[Math] How to find linearly independent columns in a matrix

linear algebramatrices

For a general square matrix $A$, how do I find which columns are linearly dependent? When I say linear independent I mean not linearly dependent with any other column or any combination of other columns in the matrix.

For example:

\begin{matrix}
0 & -2 & 1 \\
0 & -4 & 2 \\
1 & -2 & 1
\end{matrix}

In this matrix we know that column 1 is linear independent and columns 2 and 3 are dependent.

I want something that always works, and I already have the SVD and QR decomposition implemented in Java and I hope one or both of them can help me solving this.

Thanks in advance!

Best Answer

Given $A\in\mathbb{R}^{m\times n}$, $m\geq n$, compute the (economy) QR factorisation. This gives $$ A = QR, \quad R\in\mathbb{R}^{n\times n}. $$ Now if $\mathrm{rank}(A)<n$, the upper triangular matrix $R$ has a staircase profile with some of the "steps" of the staircase over more than one column. Select column indices $j_1,\ldots,j_k$ such that if you remove these columns from $R$, you obtain a nonsingular upper triangular matrix (you can consider it as making each step of the staircase of length 1). The columns $j_1,\ldots,j_k$ can be expressed as linear combination of the remaining columns.

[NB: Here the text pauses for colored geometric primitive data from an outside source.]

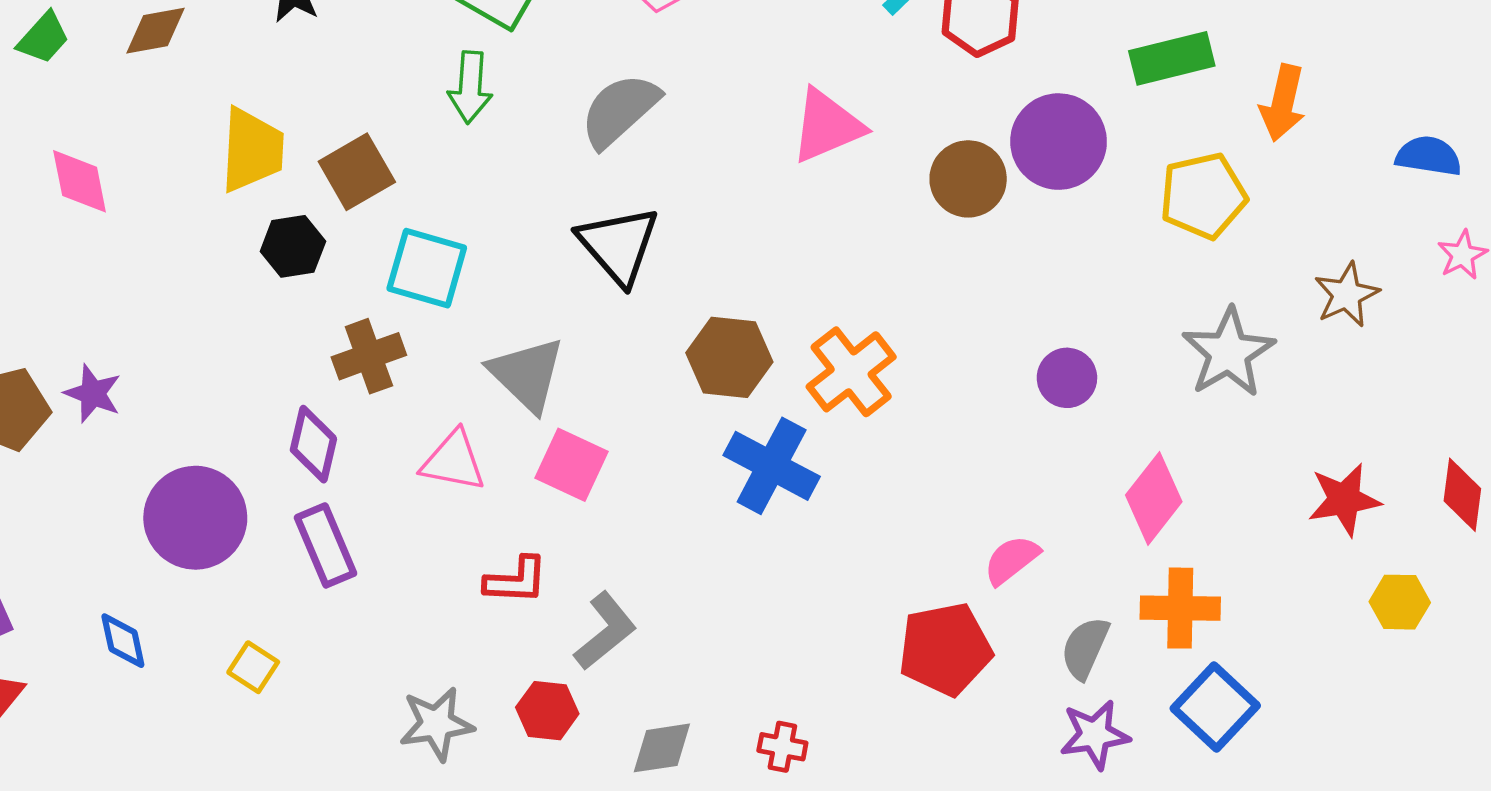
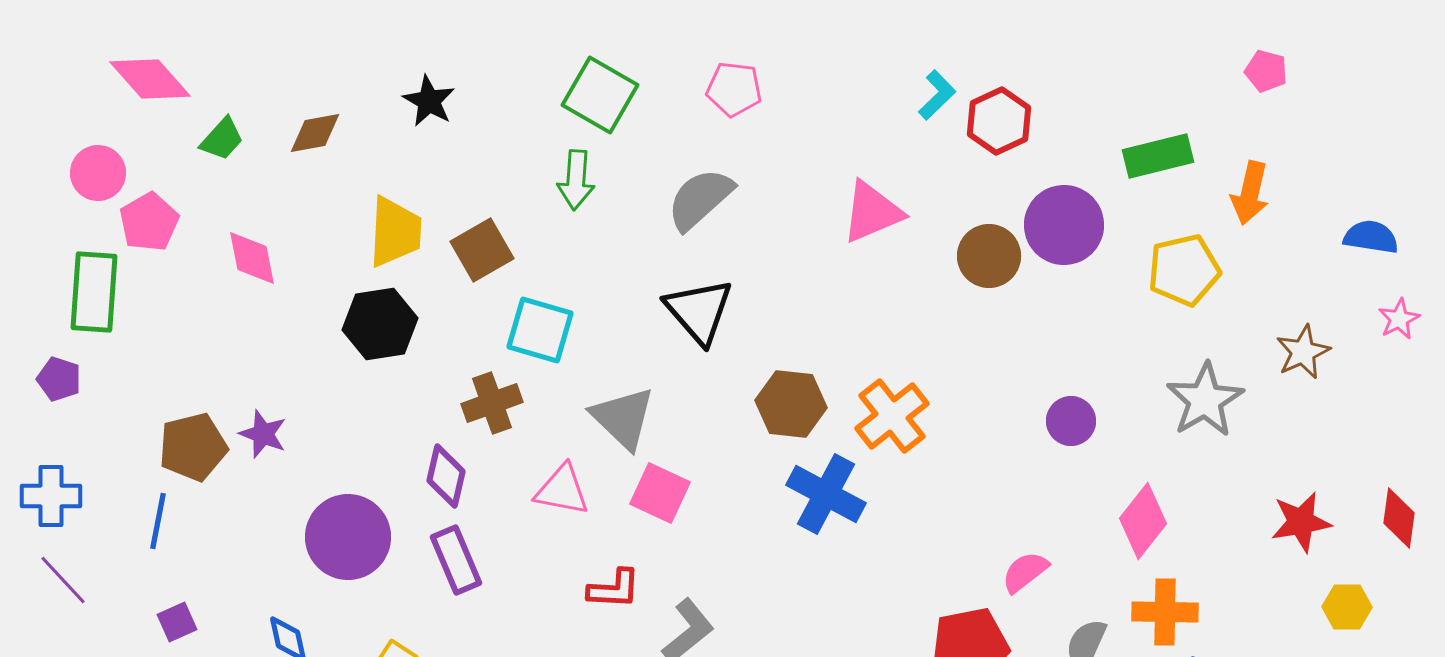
black hexagon: (293, 246) -> (380, 324), moved, size x1.4

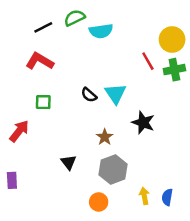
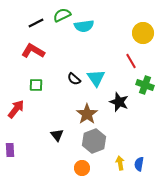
red line: (148, 61) -> (131, 61), moved
green cross: (174, 70) -> (145, 85), moved, turned 30
brown star: (105, 137) -> (87, 114), size x1.5

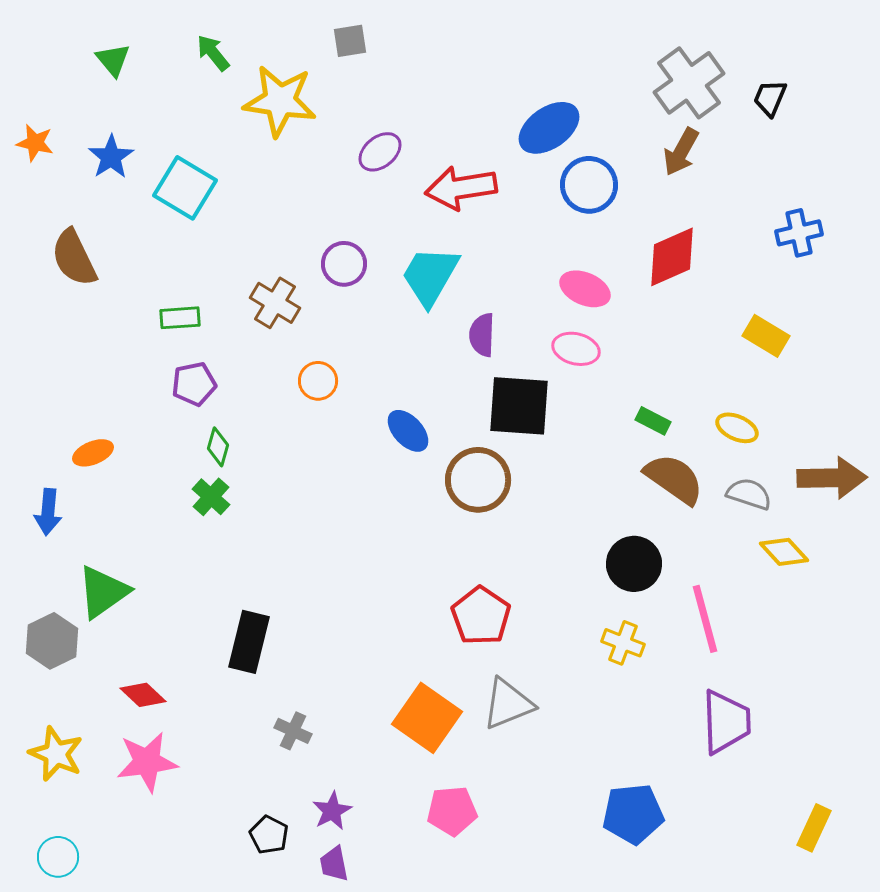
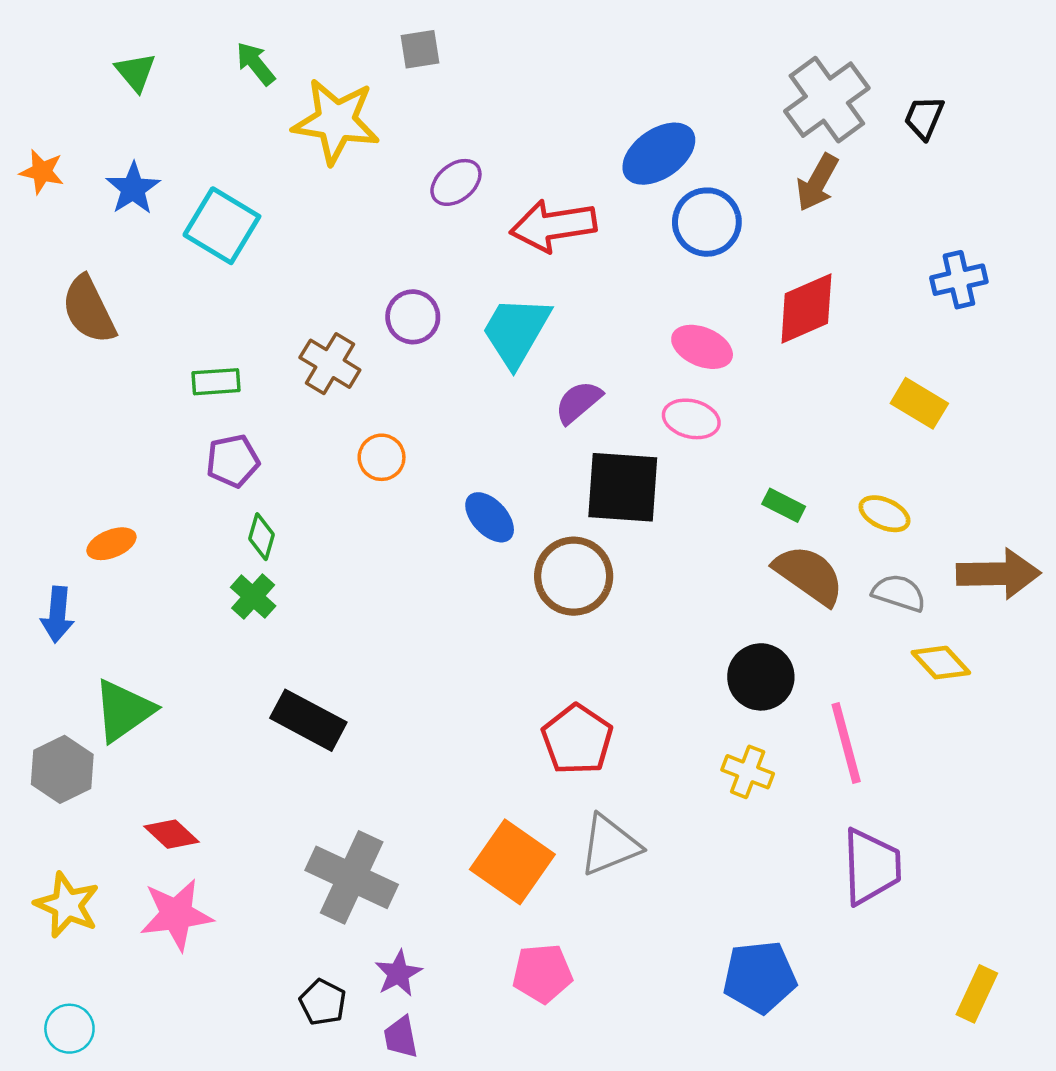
purple semicircle: (482, 335) -> (578, 402), turned 48
black rectangle: (249, 642) -> (308, 720), moved, turned -76
gray cross: (293, 731) -> (352, 877), size x2.0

Example: The red columns indicate the columns which are linear combinations of the others.

$$ \begin{bmatrix} \times & \times & \color{red}\times & \times & \color{red}\times & \color{red}\times \\ 0 & \times & \color{red}\times & \times & \color{red}\times & \color{red}\times \\ 0 & 0 & \color{red}0 & \times & \color{red}\times & \color{red}\times \end{bmatrix} $$

Example: For the given matrix from the question, the QR factorisation is:

Q =

         0   -0.4472   -0.8944
         0   -0.8944    0.4472
   -1.0000         0         0

R =

   -1.0000    2.0000   -1.0000
         0    4.4721   -2.2361
         0         0         0

So one can pick the column 2 or 3 to make the matrix $R$ nonsingular and upper triangular (hence either the column 2 or 3 is a linear combination of the others).